How the First US President was Influenced by the Stoics
How the First US President was Influenced by the Stoics
George Washington, known for his exemplary self-discipline and mental composure, is a figure in whom many see the influence of Stoicism. Unlike some of the other Founding Fathers, he lacked a classical education. Nevertheless, according to Eliot Morison’s The Young Man Washington (1932), Washington was indeed inspired by Stoic philosophy.
Morison attributed Washington’s self-discipline to a philosophy of life acquired in his late teens from his friends the Fairfaxes. The Fairfax family, although devout Christians, drew considerable inspiration from the writings of Plutarch, Marcus Aurelius, and other classical authors influenced by Stoicism. Although there’s no evidence that Washington had studied the writings of ancient Stoics in great depth himself, Morison argues that he clearly absorbed Stoic values, early in his life, from conversations with the Fairfaxes during his frequent visits to their Belvoir estate.

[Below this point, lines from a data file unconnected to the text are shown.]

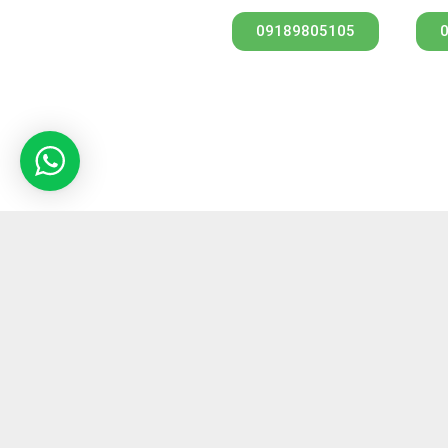
09189805105
کارشناس فروش
مهندس امیری
جه
پرداخت ایمن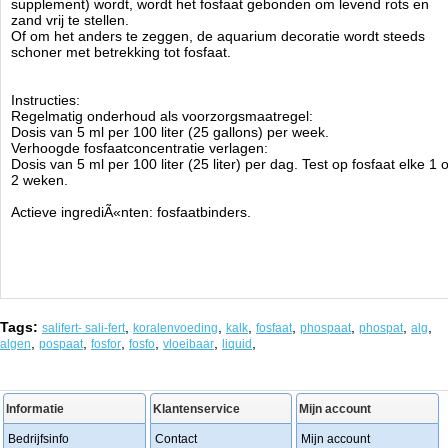
supplement) wordt, wordt het fosfaat gebonden om levend rots en
zand vrij te stellen.
Of om het anders te zeggen, de aquarium decoratie wordt steeds
schoner met betrekking tot fosfaat.
Instructies:
Regelmatig onderhoud als voorzorgsmaatregel:
Dosis van 5 ml per 100 liter (25 gallons) per week.
Verhoogde fosfaatconcentratie verlagen:
Dosis van 5 ml per 100 liter (25 liter) per dag. Test op fosfaat elke 1 o
2 weken.
Actieve ingrediÃ«nten: fosfaatbinders.
Tags:
,
,
,
,
,
,
,
salifert- sali-fert
koralenvoeding
kalk
fosfaat
phospaat
phospat
alg
,
,
,
,
,
,
algen
pospaat
fosfor
fosfo
vloeibaar
liquid
Informatie
Klantenservice
Mijn account
Bedrijfsinfo
Contact
Mijn account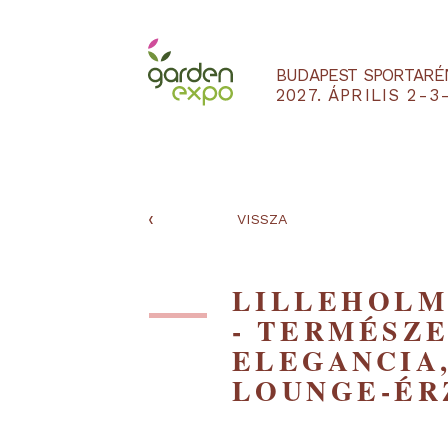
BUDAPEST SPO
2027. ÁPRILIS
‹
VISSZA
LILLEHO
- TERMÉ
ELEGANCI
LOUNGE-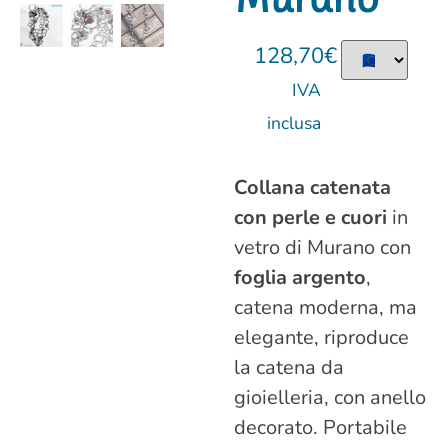
128,70
€
IVA
inclusa
Collana catenata
con perle e cuori
in
vetro di Murano con
foglia argento
,
catena moderna, ma
elegante, riproduce
la catena da
gioielleria, con anello
decorato. Portabile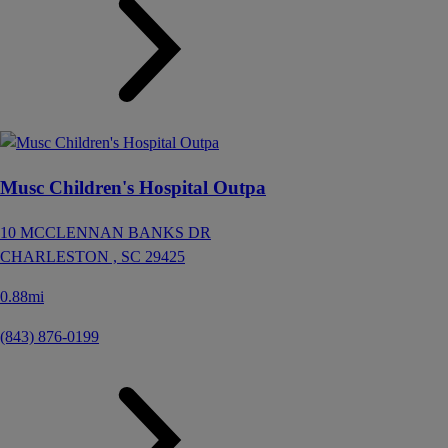
Musc Children's Hospital Outpa
10 MCCLENNAN BANKS DR
CHARLESTON ,
SC
29425
0.88mi
(843) 876-0199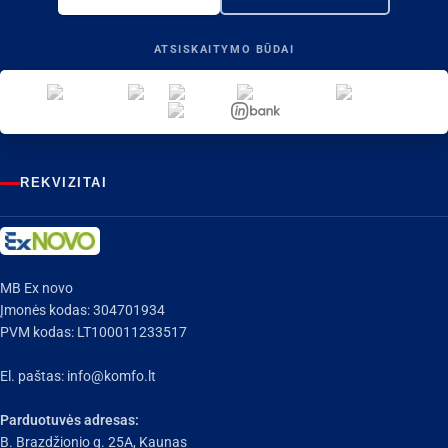
ATSISKAITYMO BŪDAI
REKVIZITAI
MB Ex novo
Įmonės kodas: 304701934
PVM kodas: LT100011233517
El. paštas:
info@komfo.lt
Parduotuvės adresas:
B. Brazdžionio g. 25A, Kaunas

“The mere chapter headings are the moral axioms that Washington followed through life.”
However, Washington had read at least one book on Stoicism, Seneca’s Morals by Way of Abstract (1702) translated by Sir Roger L’Estrange. It contains excerpts from Of Benefits, Of a Happy Life, Of Anger, Of Clemency and twenty-eight of the Epistles. “The mere chapter headings”, Morison says, “are the moral axioms that Washington followed through life.” For example: It is the Part of a Great Mind to despise Injuries.
Washington’s Favourite: Cato
Seneca recommends adopting a role model and, preferring Romans to ancient Greeks, he says “Choose therefore a Cato”.
For we must indeed have someone according to whom we may regulate our characters; you can never straighten that which is crooked unless you use a ruler. — Seneca, Moral Letters, 11
Consequently, Washington’s favourite historical figure did indeed come to be the Roman Stoic hero, Cato the Younger, the subject of one of Plutarch’s most memorable biographies. Cato had died opposing Julius Caesar in the Great Civil War that ended the Roman Republic. Washington adored Joseph Addison’s play Cato, a Tragedy (1712), which he read together with his first love, Sally Fairfax. He quoted it in a letter to her and even wanted them to act together in private performances of it.
The play represents Cato as a moral exemplar and the supreme embodiment of republican values:
Not all the pomp and majesty of Rome
Can raise her senate more than Cato’s presence.
His virtues render our assembly awful,
They strike with something like religious fear,
And make even Caesar tremble at the head
Of armies flush’d with conquest.
Washington fell so in love with the play that he reputedly arranged to watch a performance of it with the Continental Army camped at Valley Forge, which he had put on to raise their morale. It’s easy to see why he would have found it so inspiring when it contains famous lines such as the following:
Better to die ten thousand thousand deaths
Than wound my honour.
And,
’Tis not in mortals to command success,
But we’ll do more, Sempronius — we’ll deserve it.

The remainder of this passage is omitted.